Our algorithm is designed to minimize false-negative detections as much as possible.Īlso, we propose a new ROI selection technique that suits to mobile environments. Also, false-negative detections may let advisories bypass blinking detection based antispoofing mechanisms in face-recognition systems. For example, a CVS advisory system based on an eye-blinking detection cannot generate proper advices when the system over-estimates the blinking counts with false-negative detections. We see that, in eye-blinking detection algorithms, false-negative detections, that is, reporting of a detection of eye blinking when there is no actual eye blinking, are problematic. In other words, we use a SVM detector as a region proposal method in object detection. Thus, in our scheme, the two are conjoined to achieve efficiency and accuracy in the eye-blinking detection. SVM classifiers are fast but less accurate deep CNN models are accurate but slow. To address the problem, we take a hybrid approach conjoining two machine learning techniques, a SVM (support vector machine) classifier with the histogram of oriented gradients (HOG) features and a deep CNN model called LeNet-5 such that the eye-blinking detection can be performed efficiently and reliably on resource-limited smartphones. Especially when it comes to eye-blinking detection, the applicability of the CNN technique becomes more restricted since the eye-blinking detection problem imposes a stricter real-time requirement, that is, a processing rate over 10 frames per second (fps), than eye tracking and thus must be more computationally efficient. Although deep CNN models have been successfully applied to solve various computer vision problems in a past few years, running deep CNN models on smartphones are still considered to be challenging due to the computational complexity of deep CNN models. Recently, a few deep convolutional neural network- (CNN-) based eye tracking algorithms for smartphones are proposed, for example. Some scheme, for example,, utilizes built-in sensors such as accelerometers to effectively predict the eyes’ positions in the input video frames and thus achieving real-time eye tracking in dynamic mobile environments.

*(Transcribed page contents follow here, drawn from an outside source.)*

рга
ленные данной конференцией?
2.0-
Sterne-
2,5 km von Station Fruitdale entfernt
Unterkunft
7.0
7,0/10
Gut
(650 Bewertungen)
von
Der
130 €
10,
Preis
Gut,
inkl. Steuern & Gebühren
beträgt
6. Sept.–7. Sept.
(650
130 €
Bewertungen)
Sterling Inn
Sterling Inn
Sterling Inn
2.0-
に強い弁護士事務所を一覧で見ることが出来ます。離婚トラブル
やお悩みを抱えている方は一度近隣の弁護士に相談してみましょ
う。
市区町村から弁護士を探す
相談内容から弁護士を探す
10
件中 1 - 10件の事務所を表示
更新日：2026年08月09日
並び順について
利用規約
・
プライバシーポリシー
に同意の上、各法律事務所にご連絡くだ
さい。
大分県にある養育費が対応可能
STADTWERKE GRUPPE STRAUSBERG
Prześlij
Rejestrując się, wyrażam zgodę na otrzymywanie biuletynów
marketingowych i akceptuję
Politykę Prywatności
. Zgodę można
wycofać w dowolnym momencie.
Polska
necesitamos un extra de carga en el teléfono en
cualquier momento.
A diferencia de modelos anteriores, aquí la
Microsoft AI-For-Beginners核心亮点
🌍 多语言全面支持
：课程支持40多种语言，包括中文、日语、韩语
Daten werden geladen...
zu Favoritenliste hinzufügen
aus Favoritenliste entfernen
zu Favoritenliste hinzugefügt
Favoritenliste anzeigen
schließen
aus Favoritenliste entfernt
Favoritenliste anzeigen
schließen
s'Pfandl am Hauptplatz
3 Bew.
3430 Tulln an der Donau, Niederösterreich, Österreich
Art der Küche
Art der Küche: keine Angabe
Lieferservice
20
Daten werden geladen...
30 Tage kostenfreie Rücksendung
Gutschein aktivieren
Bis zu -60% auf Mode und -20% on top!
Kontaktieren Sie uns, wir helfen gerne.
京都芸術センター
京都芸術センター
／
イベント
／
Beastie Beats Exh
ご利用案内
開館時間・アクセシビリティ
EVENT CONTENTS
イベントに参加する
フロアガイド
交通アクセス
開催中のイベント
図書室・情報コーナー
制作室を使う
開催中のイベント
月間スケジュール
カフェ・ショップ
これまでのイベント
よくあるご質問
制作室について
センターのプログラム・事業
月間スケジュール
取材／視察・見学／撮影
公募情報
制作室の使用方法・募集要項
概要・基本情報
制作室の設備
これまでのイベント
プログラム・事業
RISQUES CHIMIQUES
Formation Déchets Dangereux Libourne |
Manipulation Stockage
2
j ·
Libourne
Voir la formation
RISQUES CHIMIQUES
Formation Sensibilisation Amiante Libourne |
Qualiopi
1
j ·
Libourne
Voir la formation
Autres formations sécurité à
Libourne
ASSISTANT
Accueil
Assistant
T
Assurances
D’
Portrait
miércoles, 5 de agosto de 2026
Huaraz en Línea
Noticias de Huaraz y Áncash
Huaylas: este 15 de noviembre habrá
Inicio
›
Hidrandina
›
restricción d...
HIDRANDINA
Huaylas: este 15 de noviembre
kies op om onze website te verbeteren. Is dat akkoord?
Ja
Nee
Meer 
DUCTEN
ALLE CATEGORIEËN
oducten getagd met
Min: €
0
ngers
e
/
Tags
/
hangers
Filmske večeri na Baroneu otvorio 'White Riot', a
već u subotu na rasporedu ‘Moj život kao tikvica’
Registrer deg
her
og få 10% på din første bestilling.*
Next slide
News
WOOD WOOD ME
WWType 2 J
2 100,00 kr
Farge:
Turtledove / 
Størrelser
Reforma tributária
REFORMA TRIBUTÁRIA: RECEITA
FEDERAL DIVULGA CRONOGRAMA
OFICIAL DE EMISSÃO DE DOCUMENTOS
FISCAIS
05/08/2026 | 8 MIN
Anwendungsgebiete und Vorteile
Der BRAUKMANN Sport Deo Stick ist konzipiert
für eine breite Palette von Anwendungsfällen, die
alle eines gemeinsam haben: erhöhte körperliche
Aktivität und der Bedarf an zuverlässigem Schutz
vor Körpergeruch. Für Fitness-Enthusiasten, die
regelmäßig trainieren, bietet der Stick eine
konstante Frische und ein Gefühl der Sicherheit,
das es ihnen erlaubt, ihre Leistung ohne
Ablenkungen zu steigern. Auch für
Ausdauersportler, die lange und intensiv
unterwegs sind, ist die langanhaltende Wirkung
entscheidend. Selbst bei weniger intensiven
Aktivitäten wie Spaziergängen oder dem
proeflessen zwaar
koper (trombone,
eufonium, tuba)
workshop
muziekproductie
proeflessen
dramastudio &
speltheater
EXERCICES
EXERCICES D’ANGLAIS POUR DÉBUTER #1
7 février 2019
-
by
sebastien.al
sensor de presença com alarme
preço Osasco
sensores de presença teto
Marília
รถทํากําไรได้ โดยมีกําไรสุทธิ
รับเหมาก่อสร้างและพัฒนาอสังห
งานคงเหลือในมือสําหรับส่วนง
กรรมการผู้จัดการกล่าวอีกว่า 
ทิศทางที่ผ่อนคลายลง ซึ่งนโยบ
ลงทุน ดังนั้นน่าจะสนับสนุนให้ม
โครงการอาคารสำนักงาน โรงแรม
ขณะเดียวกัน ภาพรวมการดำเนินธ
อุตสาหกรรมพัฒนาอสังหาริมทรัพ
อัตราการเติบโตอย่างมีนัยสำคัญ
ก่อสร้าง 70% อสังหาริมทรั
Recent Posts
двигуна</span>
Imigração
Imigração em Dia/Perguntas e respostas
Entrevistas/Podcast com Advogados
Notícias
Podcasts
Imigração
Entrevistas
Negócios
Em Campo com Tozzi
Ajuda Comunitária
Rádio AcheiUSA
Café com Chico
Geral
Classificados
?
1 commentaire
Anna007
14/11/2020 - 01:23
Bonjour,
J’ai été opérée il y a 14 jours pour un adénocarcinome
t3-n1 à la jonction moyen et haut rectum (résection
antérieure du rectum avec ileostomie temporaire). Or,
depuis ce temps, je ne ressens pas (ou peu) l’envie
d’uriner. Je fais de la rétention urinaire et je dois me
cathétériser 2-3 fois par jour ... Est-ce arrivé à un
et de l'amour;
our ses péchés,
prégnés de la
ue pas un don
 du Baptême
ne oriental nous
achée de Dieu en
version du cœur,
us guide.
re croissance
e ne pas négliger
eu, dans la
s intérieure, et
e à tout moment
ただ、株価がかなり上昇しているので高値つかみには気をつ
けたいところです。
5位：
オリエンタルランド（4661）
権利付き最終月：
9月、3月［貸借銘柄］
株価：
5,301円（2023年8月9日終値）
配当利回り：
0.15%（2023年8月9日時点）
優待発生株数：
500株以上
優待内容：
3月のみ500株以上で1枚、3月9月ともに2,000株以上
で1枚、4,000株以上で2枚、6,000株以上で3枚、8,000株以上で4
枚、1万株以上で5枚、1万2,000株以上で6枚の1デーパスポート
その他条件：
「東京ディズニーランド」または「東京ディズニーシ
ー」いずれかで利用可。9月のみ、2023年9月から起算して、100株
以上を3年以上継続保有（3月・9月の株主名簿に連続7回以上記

Eye tracking for android how to#
In a ROI-based solution, how to set ROI is the key to the system’s performance, and the problem gets much harder in mobile environments. Locating eyes in the entire region of every video frame is time and energy consuming and thus may not suitable for real-time processing on smartphones. Instead of searching for the eyes in the entire region of each video frame, a small region called ROI is examined. One way of tackling these problems is to utilize region of interest (ROI), for example. There exist a number of studies on eye-tracking and eye-blinking detection algorithms based on video input, for example, however, schemes developed for desktop environments may not work properly in mobile/smartphone environments due to the limitations of computational resources of smartphones and/or the frequent change of the positions of the eyes in input video frames caused by user movements. Also, computer vision syndrome that many smartphone users are experiencing can be mitigated when eye-blinking detection systems running in background give advices to smartphone users regarding their eye-blinking habits. For example, it can be used as a countermeasure against spoofing in face recognition systems. IntroductionĮye-tracking and/or -blinking detection algorithms have various applications in smartphone platforms. Experimental results on commodity smartphones show that our approach achieves a precision of 94.4% and a processing rate of 22 frames per second. To tackle the problem, we take a hybrid approach combining two machine learning techniques: SVM (support vector machine) and CNN (convolutional neural network) such that the eye-blinking detection can be performed efficiently and reliably on resource-limited smartphones. In resource limited smartphone environments, one of the key issues of the eye-blinking detection problem is its computational efficiency. Eye-blinking detection or eye-tracking algorithms have various applications in mobile environments, for example, a countermeasure against spoofing in face recognition systems. We propose an efficient method that can be used for eye-blinking detection or eye tracking on smartphone platforms in this paper.